The teams played through two 10-minute overtime periods in a defensive stalemate, as neither team was able to get in quality position for a game-winning goal. The Eagles and Warriors then fought through two 5-minute “sudden death” periods, in which a goal at any point by either team would have ended the match. 

Following the 30 minutes of overtimes, Eastern and Western broke the tie with a shootout - the second time this spring that the Eagles and Warriors had to settle a match with penalty kicks at Mebane’s Fred Brady Stadium. 

This time, however, the stakes were much higher. To the winner, a berth in the second round of the state playoffs Friday night in Chapel Hill against No. 6 seed East Chapel Hill. 

To the loser, a sense that their season had ended way too soon. 

It certainly didn’t feel like a first round state playoff game, as the longtime inter-county foes created an atmosphere that felt more like a state quarterfinal or state semifinal match. 
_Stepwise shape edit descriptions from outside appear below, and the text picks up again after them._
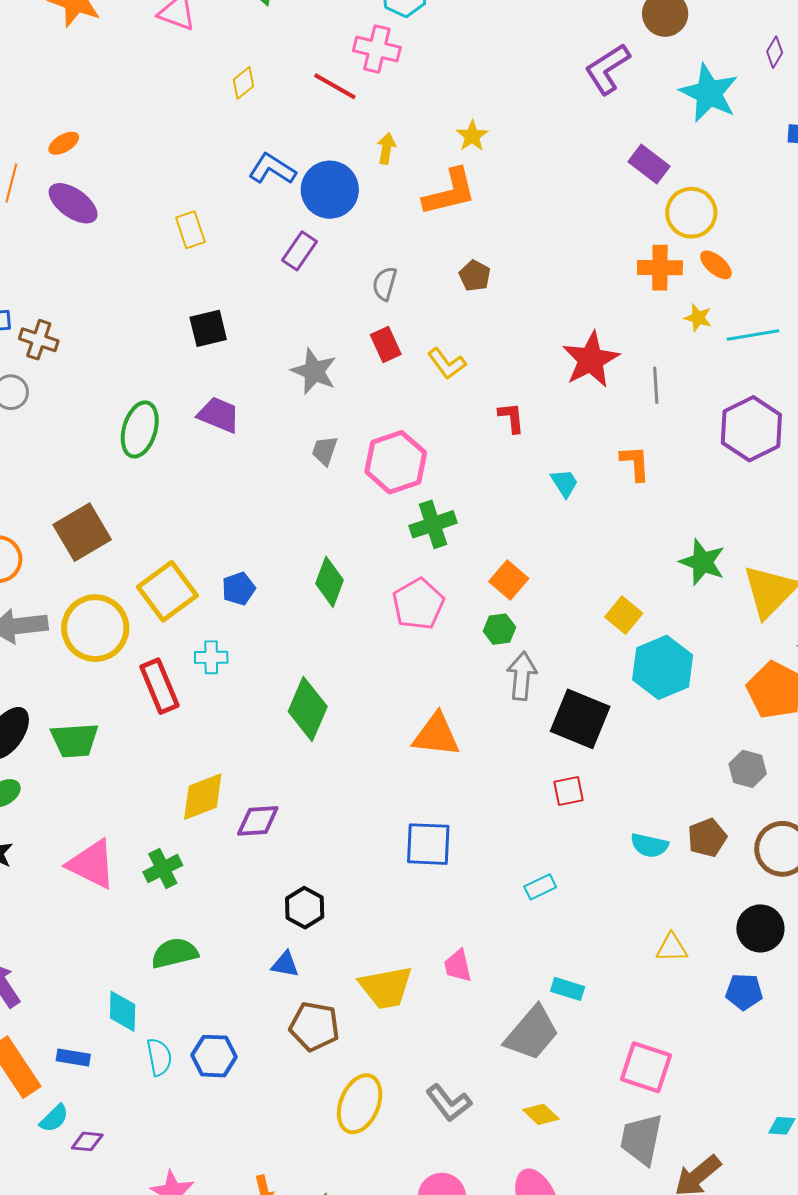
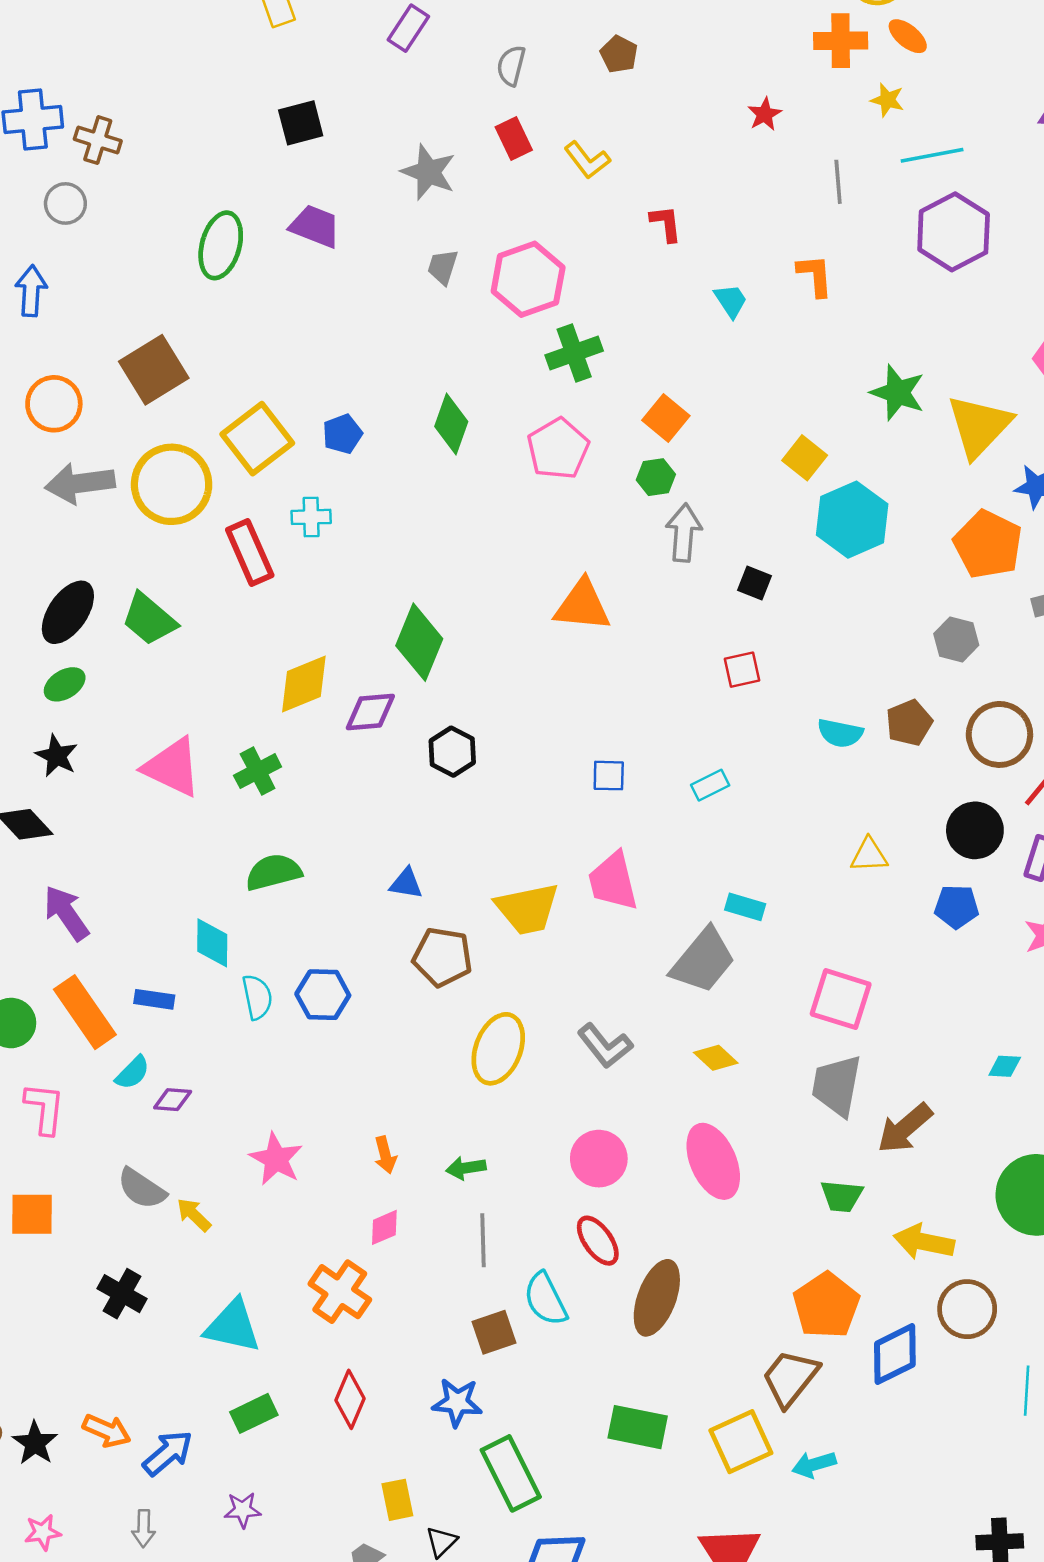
cyan line: (753, 335) -> (932, 155), moved
red star: (591, 360) -> (765, 114), moved, size x0.5
green diamond: (308, 709) -> (419, 642), moved
black square: (580, 719) -> (754, 583), size x0.5
green trapezoid: (75, 740) -> (149, 619), turned 45
blue square: (428, 844) -> (609, 776), moved, size x0.6
black hexagon: (305, 908) -> (452, 752), moved
pink trapezoid: (458, 966) -> (613, 881), size x1.5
Both schools were passionately into the action, as Western Alamance traveled a solid crowd of spectators over to Mebane for the contest. During the shootout that was to come, the officials had to remove crowds that had gathered on both sides of the fences surrounding the field, as both schools’ crowds sought an edge by preparing to yell and scream at the penalty kickers.

As they did in regulation, Western Alamance drew first blood in the shootout, as Lydia Stucker fired a shot right as Brouwer went left. Western goalkeeper Kacy Floyd made a save of Megan Banko’s initial EAHS shot, and the Warriors led 1-0. 

Brouwer redeemed herself moments later, as she made a stellar diving deflection going to her left of Cassidy White’s penalty kick - Western’s second of the shootout. Lauren Hampton then fired a high shot over Floyd’s head and into the back of the net, tying the shootout 1-1. 

Eastern took the lead in the third round of the shootout, as Emma Watson’s shot bounced high off the top bar for Western Alamance, and Sarah Widderich drilled a hard shot into the left corner of the goal for the Eagles, making the count 2-1. 

Both teams connected in the fourth penalty kick round, as Western Alamance’s Maddie Hernandez scored on a shot to the left-hand side of the goal, and Eastern’s Kennadie Ross nailed a hard shot that hit Floyd’s hands, but bounced through them and past the line. 

In the fateful fifth round, Eastern had two chances to win. But Carlton came through huge for the Warriors, hitting a shot that bounced off the left bottom pipe and into the net. Had Carlton missed, the match would have been over. 

Nonetheless, with the score tied 4-4, Emilyn Krans had a chance to put the match away as she set up for Eastern’s fifth penalty kick. Krans hit a hard ground shot towards the right, but Floyd managed to save it to force “sudden death” penalty kicks, in which the two squads rotated a single player back and forth until one team scores and one team misses. 

The drama simply couldn’t get any higher as Western Alamance’s Emily Brinson set her her ball to shoot at Anneke Brouwer. But with Eastern’s season literally hanging in the balance, Brouwer came through with a pair of heroic saves. 

First, Brouwer made a diving deflection, going to her left, of Brinson’s line drive. Grace Dobson had another chance to end it for the Eagles, but her kick sailed just a couple feet high. 

In the seventh penalty kick of the shootout, Brouwer went again to her left to make a second straight diving deflection - this one of a shot by Western Alamance’s Emery Conklin. 

It was up to Eastern freshman Macy James, who had yet another chance to the Eagles to put it away. 

Thankfully for EAHS, this time it worked out, as James kicked a shot to the right that confused Floyd and went by her. 

James’ goal set off a jubilant celebration on the field, as Eastern’s players came together for a shouting, jumping team huddle. 

It was the celebration of the hardest-fought win of the season for the Eagles - and one that they can only hope can help them as they prepare to travel to East Chapel Hill, who comes in to the second round matchup with an overall record of 15-2-2. The Wildcats went 13-1 to win the Big 8 Conference regular season championship. 

While the Eagles naturally want to go over to Chapel Hill and put off an upset to advance to the third round, it will be difficult to match the emotional high of this final showdown with Western Alamance.